§ Problem statement
Whatever follows the line containing "Küfür, hakaret, rencide" in the listing below should be printed exactly, along with that line itself.
========================================================================
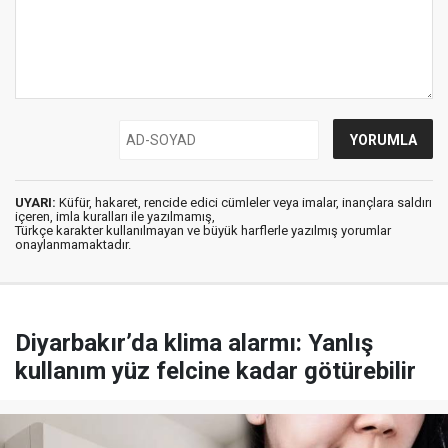
UYARI:
Küfür, hakaret, rencide edici cümleler veya imalar, inançlara saldırı
içeren, imla kuralları ile yazılmamış,
Türkçe karakter kullanılmayan ve büyük harflerle yazılmış yorumlar
onaylanmamaktadır.
Diyarbakır’da klima alarmı: Yanlış
kullanım yüz felcine kadar götürebilir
========================================================================
§ Answer section
Küfür, hakaret, rencide edici cümleler veya imalar, inançlara saldırı
içeren, imla kuralları ile yazılmamış,
Türkçe karakter kullanılmayan ve büyük harflerle yazılmış yorumlar
onaylanmamaktadır.
Diyarbakır’da klima alarmı: Yanlış
kullanım yüz felcine kadar götürebilir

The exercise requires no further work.